Этот долгий роздых, который они имели под стенами города, им не нравился. Андрий сидел долго возле обоза своего, тогда как уже все спали, кроме некоторых, стоявших на стороже. Ночь, июньская прекрасная ночь, с бесчисленными звездами, обнимала опустошенную землю. Вся окрестность представляла величественное зрелище: вблизи и вдали были видны зарева горевших деревень. В одном месте пламя спокойно и величественно стлалось по небу; в другом месте оно, встретив что-то горючее, вдруг вырвавшись вихрем, свистело и летело вверх под самые звезды, и оторванные охлопья его гаснули под самыми дальними небесами. В одном месте обгорелый черный монастырь, как суровый картезианский монах, стоял грозно, выказывая при каждом отблеске мрачное свое величие. В другом месте горело новое здание, потопленное в садах. Деревья шипели и покрывались дымом; иногда сквозь них просвечивалась лава огня, и гроздия груш, обвесивших ветви, принимали цвет червонного золота, даже видны были издали сливы, получившие фосфорический, лилово-огненный цвет; и среди этого иногда чернело висевшее на стене здания тело бедного жида или монаха, погибавшее вместе с строением в огне. Над ним вились вдали птицы, казавшиеся кучею темных мелких крапинок, в виде едва заметных крестиков на огненном поле. Среди тишины одни только спутанные кони производили шум, и звонкое их ржание отдавалось с раскатами, несколько раз повторявшимися дребезжащим эхом.
Он глядел безмолвно на эту страшную и чудную картину и вдруг почувствовал как будто присутствие чего-то; ему казалось, как будто возле него кто-то стоял. Он оглянулся и в самом деле увидел стоявшую подле себя женщину.
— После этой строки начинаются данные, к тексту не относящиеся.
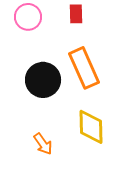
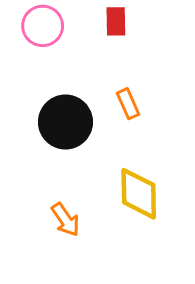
orange rectangle: (84, 68) -> (128, 104), size x0.5

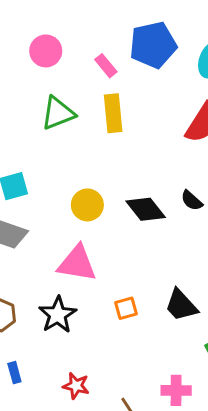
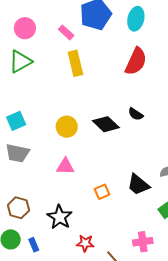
green triangle: (58, 113) -> (20, 61), moved
pink triangle: (77, 263) -> (65, 166), size x0.7
black star: (58, 315) -> (60, 217), moved
red star: (76, 386) -> (85, 243), moved

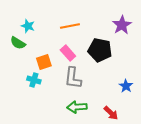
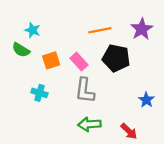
orange line: (70, 26) -> (100, 30), moved
orange square: (44, 62) -> (51, 60), moved

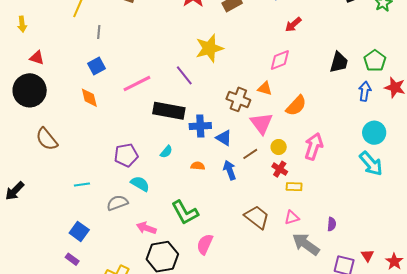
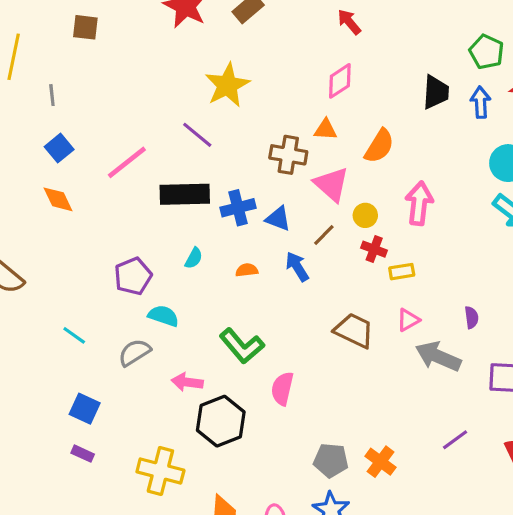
red arrow: (293, 24) -> (349, 22), turned 102
black trapezoid: (339, 62) -> (436, 92), moved
cyan line: (82, 184) -> (74, 335), turned 56

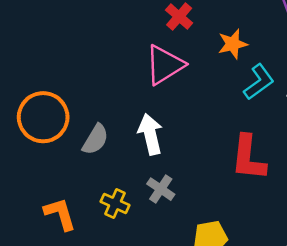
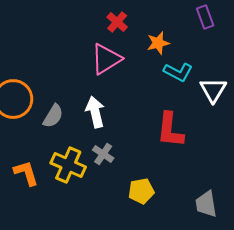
cyan L-shape: (259, 82) -> (178, 72), turned 64
yellow cross: (115, 203) -> (68, 165), size x1.6

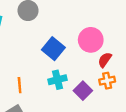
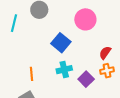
pink circle: (91, 40) -> (85, 19), moved

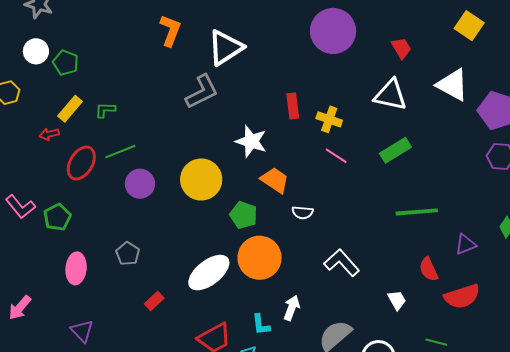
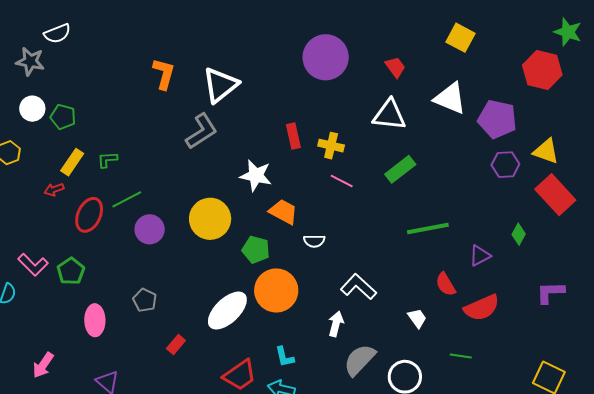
white arrow: (292, 308) -> (336, 324), moved

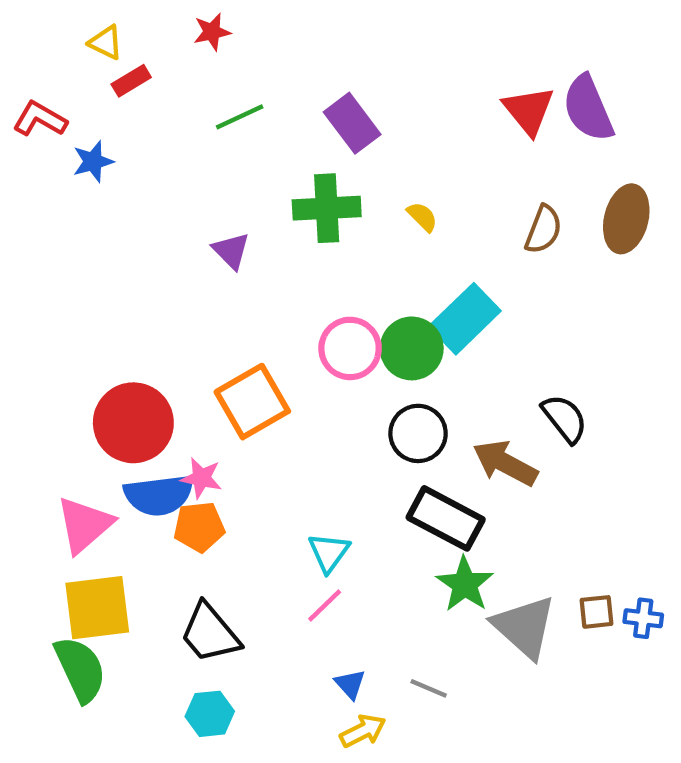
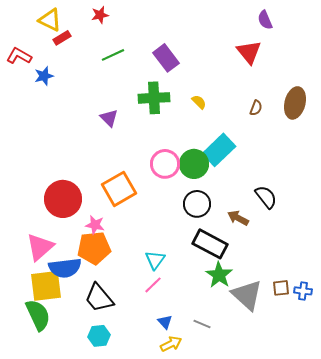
yellow triangle: (106, 42) -> (50, 20), size x1.4
purple semicircle: (588, 108) -> (265, 20), moved, size x0.6
brown semicircle: (543, 229) -> (256, 108), size x0.7
brown arrow: (505, 463) -> (238, 218), size x0.7
blue semicircle: (159, 495) -> (65, 268), moved
orange pentagon: (199, 527) -> (94, 248), size x1.4

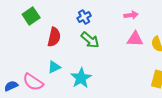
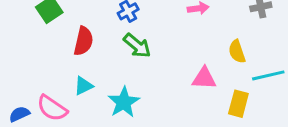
pink triangle: (135, 39) -> (204, 78), moved

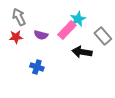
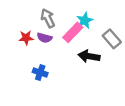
gray arrow: (19, 17) -> (48, 18), moved
red star: (16, 37) -> (26, 38), moved

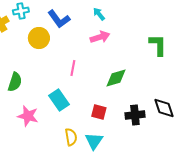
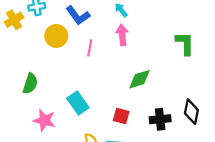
pink arrow: (100, 37) -> (122, 35), turned -78
pink line: (73, 68) -> (90, 48), moved
black diamond: (164, 108) -> (191, 112), turned 30

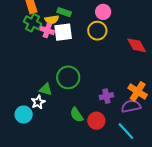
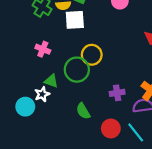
pink cross: (47, 30) -> (43, 49), moved
yellow circle: (97, 31) -> (92, 55), moved
red circle: (96, 121) -> (111, 128), moved

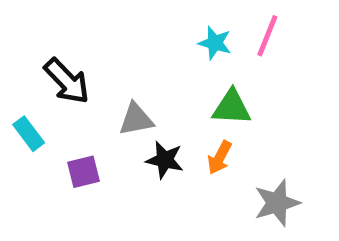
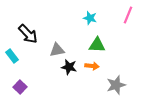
pink line: (267, 36) -> (128, 15), moved
orange arrow: (220, 158) -> (92, 66), turned -112
purple square: (84, 172) -> (20, 87), moved, turned -32

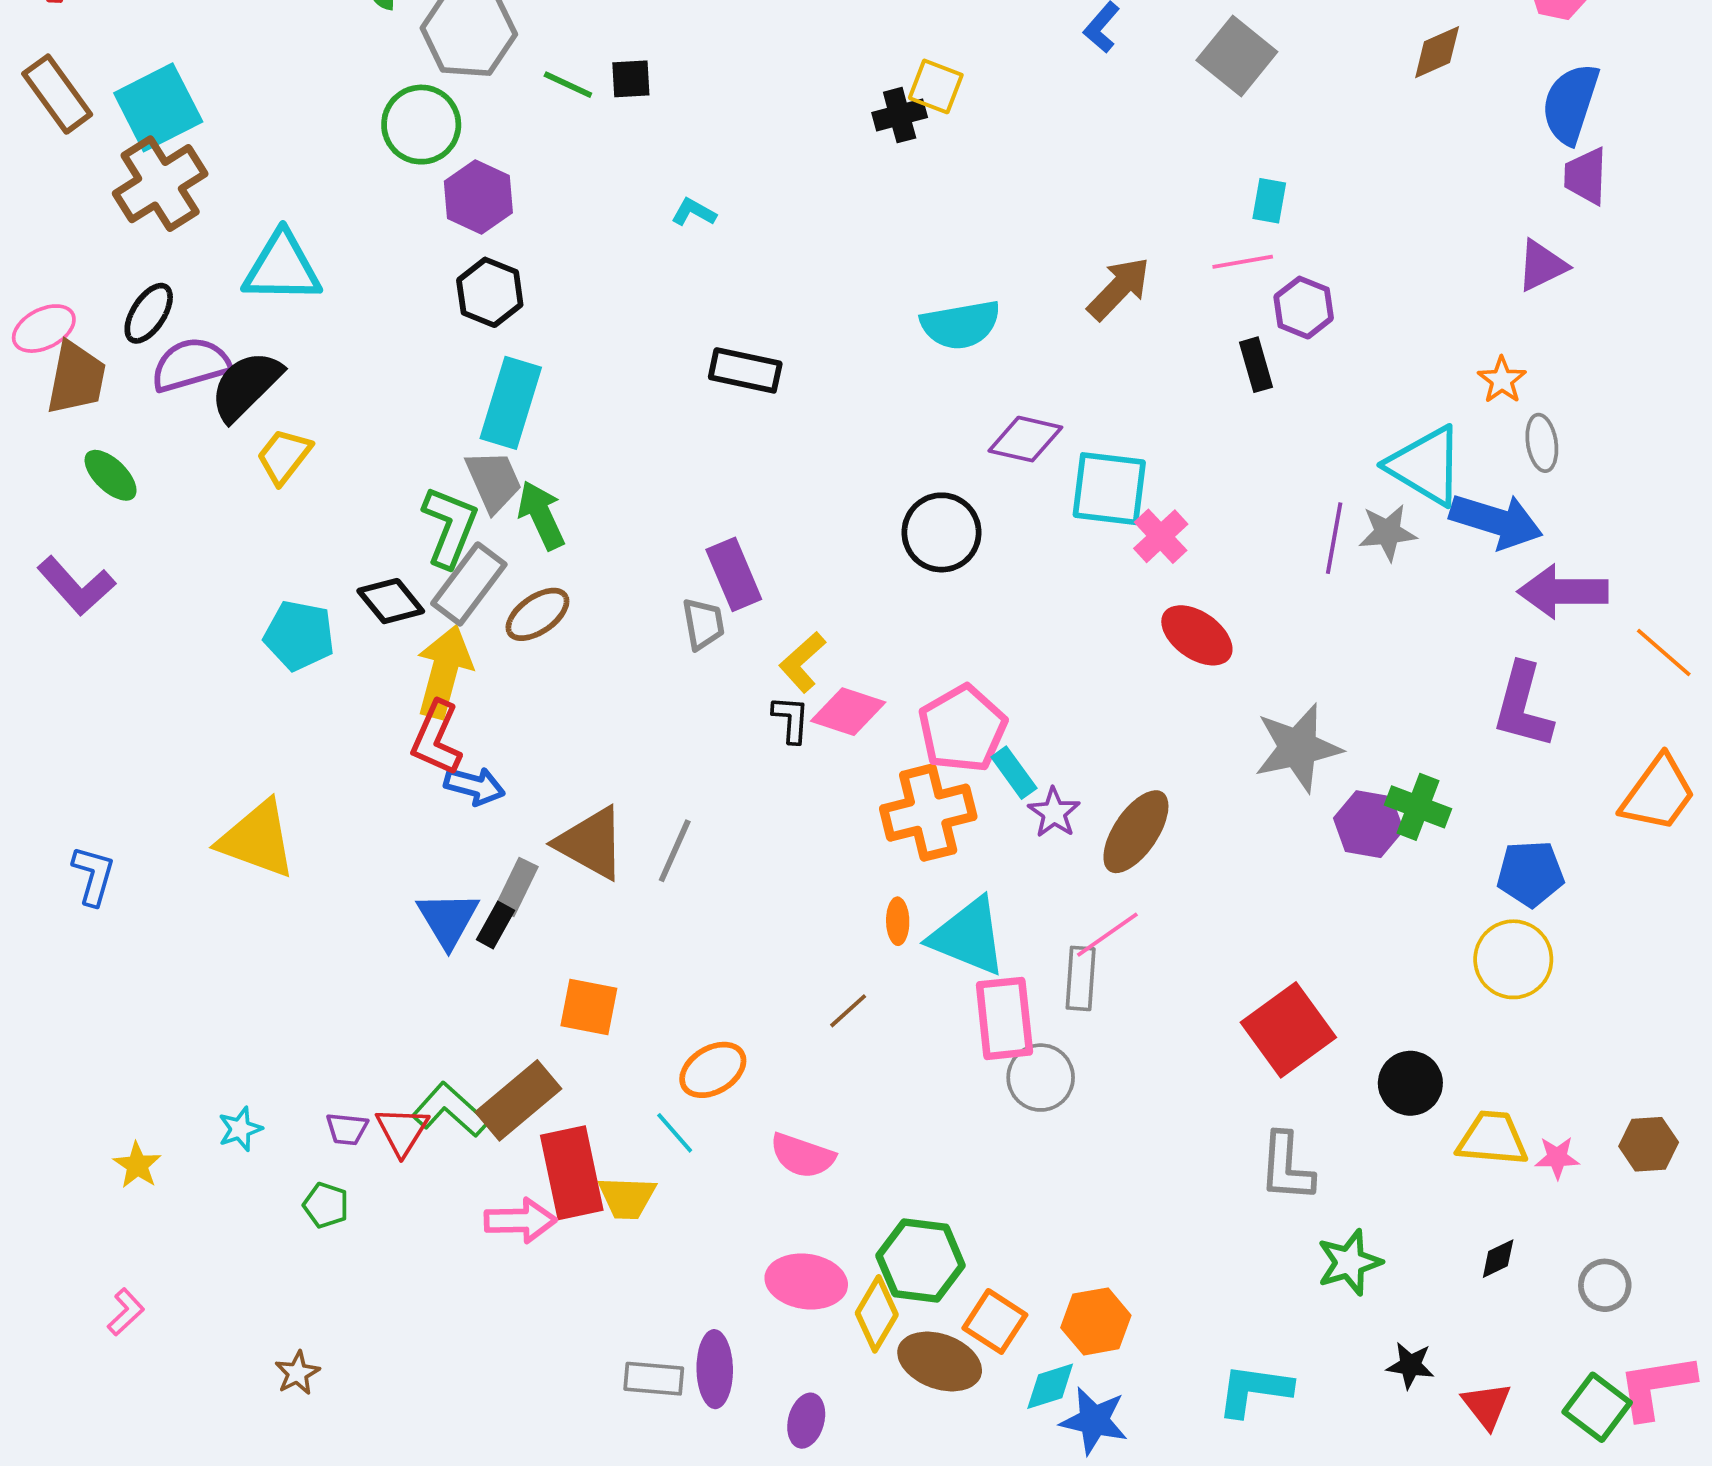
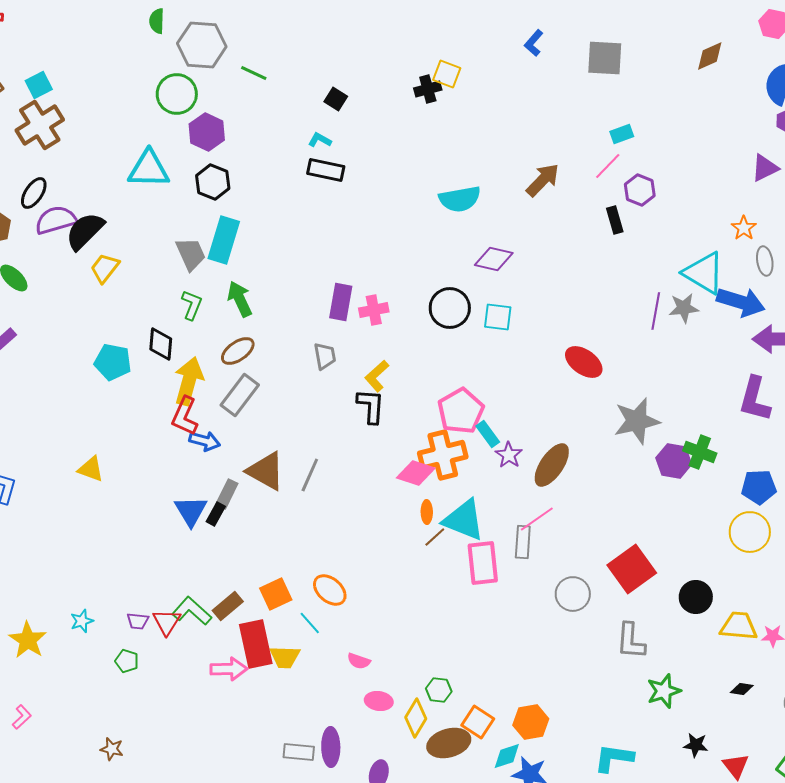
gray square: (1237, 56) -> (605, 58), turned -36
black square: (631, 79) -> (336, 99), moved, turned 35
cyan square: (158, 107) -> (39, 85), size x0.6
cyan rectangle: (1269, 201) -> (622, 134), turned 60
pink line: (1243, 262) -> (608, 166), turned -36
cyan triangle: (282, 268) -> (149, 169), moved
black rectangle: (745, 370) -> (326, 170), moved
gray trapezoid: (494, 481) -> (191, 254), moved
cyan square: (1109, 489) -> (498, 317), moved, size x0.7
green L-shape: (450, 527) -> (192, 305), size x0.7
pink cross: (1161, 536) -> (374, 310), moved, turned 32
purple rectangle: (734, 574) -> (341, 302), moved, turned 33
gray rectangle: (469, 584) -> (240, 395), moved
black diamond: (391, 601) -> (161, 344), turned 44
pink diamond: (848, 712) -> (416, 473), moved
black L-shape: (791, 719) -> (371, 406), size x1.4
yellow triangle: (257, 839) -> (91, 469), size x0.6
orange square: (589, 1007) -> (276, 594), moved, turned -36
brown line: (848, 1011) -> (435, 537), moved
orange ellipse: (713, 1070) -> (330, 590), turned 72
gray circle: (1041, 1078) -> (573, 594), moved
brown rectangle: (518, 1100) -> (228, 606), size x0.7
pink semicircle: (802, 1156) -> (359, 661), moved, size x0.7
yellow star: (137, 1165) -> (28, 640), size x1.5
black diamond: (1498, 1259) -> (742, 689), turned 35
green hexagon: (921, 1260) -> (439, 690), size x0.6
pink ellipse: (806, 1281) -> (379, 701), size x0.7
brown ellipse: (940, 1362) -> (449, 743), turned -36
brown star: (297, 1373) -> (112, 749), turned -30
Смуглые черты лица ее и азиатская физиогномия показались ему как-то знакомыми. Он стал глядеть пристальнее: так! это была татарка! та самая татарка, которая служила горничною при дочери ковенского воеводы. Он встрепенулся. Сердце сильным ударом стукнуло в его мощную грудь, и всё минувшее, что было во глубине, что было закрыто, заглушено, подавлено настоящим вольным бытом, всё это всплыло разом на поверхность, потопивши в свою очередь настоящее; вся гордая сила юности зажглась вдруг самым томительным приливом беспокойства нестерпимого и страстного. Вопросы потоком излились из его груди: «Откуда? как? где твоя панна? как ты явилась здесь? что это значит? Говори, не мучь меня!»
«Тише, ради бога, тише!» говорила татарка, и закуталась в козацкий кобеняк, который было сбросила с себя. «Панна узнала вас между запорожцами. Она в городе.»
«Милосердый Иисус! она здесь? что ты говоришь? она в городе?»
Татарка кивнула утвердительно головою.
«Что ж она? говори, говори! Что ж ты молчишь?»
«Она другой день уже ничего не ела.»
«Как!»
«Ни у одного из жителей в городе нет куска хлеба. Все давно уже едят одну землю.»
«Спаситель Иисус! И вы до сих пор не сделали ни одной вылазки?»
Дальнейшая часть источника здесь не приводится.